By Priyanjana Bengani (@acookiecrumbles) and Jon Keegan (@jonkeegan) IRE NICAR Conference - March 4, 2022 Slides: English | Russian

Thank you to Svetlana Borodina at Harriman Institute for the Russian translation!

What is this?

This checklist is meant to be used as a reporting tool to help journalists and researchers when trying to find out who published a website.
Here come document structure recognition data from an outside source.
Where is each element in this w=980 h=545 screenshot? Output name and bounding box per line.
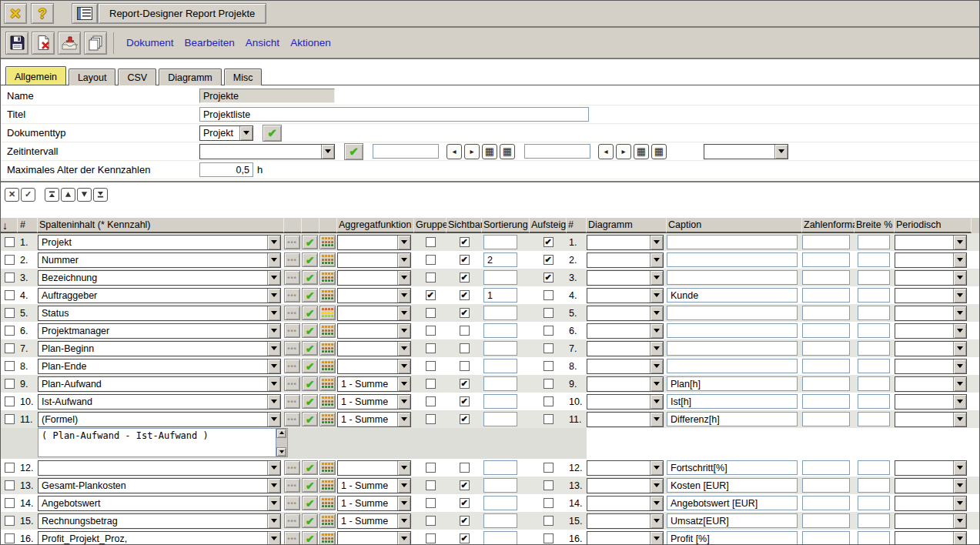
aufsteig-checkbox[interactable] [544, 533, 554, 543]
zahlenformat-input[interactable] [802, 359, 850, 373]
gruppe-checkbox[interactable] [426, 379, 436, 389]
aufsteig-checkbox[interactable]: ✔ [544, 272, 554, 283]
periodisch-select[interactable] [895, 288, 967, 303]
chevron-down-icon[interactable] [953, 514, 966, 528]
sichtbar-checkbox[interactable]: ✔ [460, 255, 470, 265]
row-select-checkbox[interactable] [5, 326, 15, 336]
column-type-button[interactable] [319, 235, 336, 249]
chevron-down-icon[interactable] [397, 395, 410, 409]
caption-input[interactable] [667, 460, 798, 475]
caption-input[interactable] [667, 478, 798, 493]
sortierung-input[interactable] [483, 496, 517, 510]
aufsteig-checkbox[interactable]: ✔ [544, 237, 554, 247]
sichtbar-checkbox[interactable]: ✔ [460, 290, 470, 300]
caption-input[interactable] [667, 270, 798, 285]
chevron-down-icon[interactable] [397, 306, 410, 320]
apply-column-button[interactable]: ✔ [302, 235, 318, 249]
chevron-down-icon[interactable] [650, 479, 663, 493]
aggregatfunktion-select[interactable]: 1 - Summe [337, 412, 411, 427]
periodisch-select[interactable] [895, 235, 967, 250]
column-content-select[interactable]: Rechnungsbetrag [38, 513, 281, 529]
column-type-button[interactable] [319, 376, 336, 391]
aggregatfunktion-select[interactable] [337, 252, 411, 268]
zahlenformat-input[interactable] [802, 288, 850, 303]
sortierung-input[interactable] [483, 306, 517, 320]
row-select-checkbox[interactable] [5, 379, 15, 389]
sortierung-input[interactable] [483, 235, 517, 249]
more-options-button[interactable]: ••• [284, 341, 300, 356]
chevron-down-icon[interactable] [397, 359, 410, 373]
deselect-all-button[interactable]: ✕ [5, 188, 19, 202]
caption-input[interactable] [667, 376, 798, 391]
periodisch-select[interactable] [895, 341, 967, 356]
sichtbar-checkbox[interactable]: ✔ [460, 414, 470, 424]
apply-column-button[interactable]: ✔ [302, 496, 318, 510]
sortierung-input[interactable] [483, 412, 517, 426]
column-type-button[interactable] [319, 478, 336, 493]
max-alter-input[interactable] [199, 162, 253, 177]
gruppe-checkbox[interactable] [426, 498, 436, 508]
sichtbar-checkbox[interactable]: ✔ [460, 379, 470, 389]
tab-allgemein[interactable]: Allgemein [5, 66, 66, 85]
sichtbar-checkbox[interactable]: ✔ [460, 533, 470, 543]
caption-input[interactable] [667, 288, 798, 303]
zahlenformat-input[interactable] [802, 235, 850, 249]
chevron-down-icon[interactable] [239, 126, 253, 140]
column-content-select[interactable]: Plan-Aufwand [38, 376, 281, 392]
gruppe-checkbox[interactable] [426, 343, 436, 353]
breite-input[interactable] [858, 341, 890, 356]
chevron-down-icon[interactable] [650, 413, 663, 426]
aggregatfunktion-select[interactable]: 1 - Summe [337, 513, 411, 529]
periodisch-select[interactable] [895, 460, 967, 476]
column-type-button[interactable] [319, 412, 336, 426]
row-select-checkbox[interactable] [5, 414, 15, 424]
apply-column-button[interactable]: ✔ [302, 513, 318, 528]
row-select-checkbox[interactable] [5, 361, 15, 371]
aggregatfunktion-select[interactable] [337, 288, 411, 303]
diagramm-select[interactable] [587, 359, 664, 374]
aufsteig-checkbox[interactable] [544, 463, 554, 473]
chevron-down-icon[interactable] [267, 324, 280, 338]
more-options-button[interactable]: ••• [284, 323, 300, 338]
zahlenformat-input[interactable] [802, 270, 850, 285]
next-arrow-icon[interactable]: ▸ [616, 144, 631, 159]
row-select-checkbox[interactable] [5, 272, 15, 283]
gruppe-checkbox[interactable] [426, 414, 436, 424]
chevron-down-icon[interactable] [267, 413, 280, 426]
sortierung-input[interactable] [483, 513, 517, 528]
chevron-down-icon[interactable] [267, 377, 280, 391]
column-type-button[interactable] [319, 323, 336, 338]
help-button[interactable]: ? [31, 3, 54, 24]
column-type-button[interactable] [319, 531, 336, 545]
column-content-select[interactable]: Profit_Projekt_Proz, [38, 531, 281, 545]
caption-input[interactable] [667, 359, 798, 373]
aufsteig-checkbox[interactable] [544, 326, 554, 336]
chevron-down-icon[interactable] [397, 461, 410, 475]
chevron-down-icon[interactable] [953, 289, 966, 303]
breite-input[interactable] [858, 359, 890, 373]
sortierung-input[interactable] [483, 359, 517, 373]
more-options-button[interactable]: ••• [284, 460, 300, 475]
row-select-checkbox[interactable] [5, 498, 15, 508]
chevron-down-icon[interactable] [267, 306, 280, 320]
row-select-checkbox[interactable] [5, 255, 15, 265]
row-select-checkbox[interactable] [5, 308, 15, 318]
chevron-down-icon[interactable] [650, 324, 663, 338]
chevron-down-icon[interactable] [650, 253, 663, 267]
formula-textarea[interactable] [38, 428, 276, 457]
name-input[interactable] [199, 89, 335, 103]
chevron-down-icon[interactable] [650, 306, 663, 320]
aggregatfunktion-select[interactable] [337, 323, 411, 339]
calendar-icon[interactable]: ▦ [634, 144, 649, 159]
zeitintervall-apply-button[interactable]: ✔ [344, 143, 363, 160]
periodisch-select[interactable] [895, 412, 967, 427]
formula-scrollbar[interactable] [276, 428, 288, 457]
sortierung-input[interactable] [483, 460, 517, 475]
more-options-button[interactable]: ••• [284, 412, 300, 426]
breite-input[interactable] [858, 306, 890, 320]
calendar-icon[interactable]: ▦ [651, 144, 667, 159]
breite-input[interactable] [858, 376, 890, 391]
date-to-input[interactable] [524, 144, 590, 159]
breite-input[interactable] [858, 288, 890, 303]
breite-input[interactable] [858, 412, 890, 426]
This is meant to be used in conjunction with offline reporting techniques.

Following this checklist does not guarantee that you can unmask the owner of a website that does not want to be found, but it can help surface crucial clues and connections that can act as leads for further reporting.

🌟 Strong recommendation: while running through this checklist, create a data diary — it can be a TextEdit doc, a Google Doc, just the Notes app, whatever. It is important to be able to retrace your steps.

Site Content

Text
  • ✍️ Are there any authors listed?

  • 📫 Are there any e-mail addresses or contact information?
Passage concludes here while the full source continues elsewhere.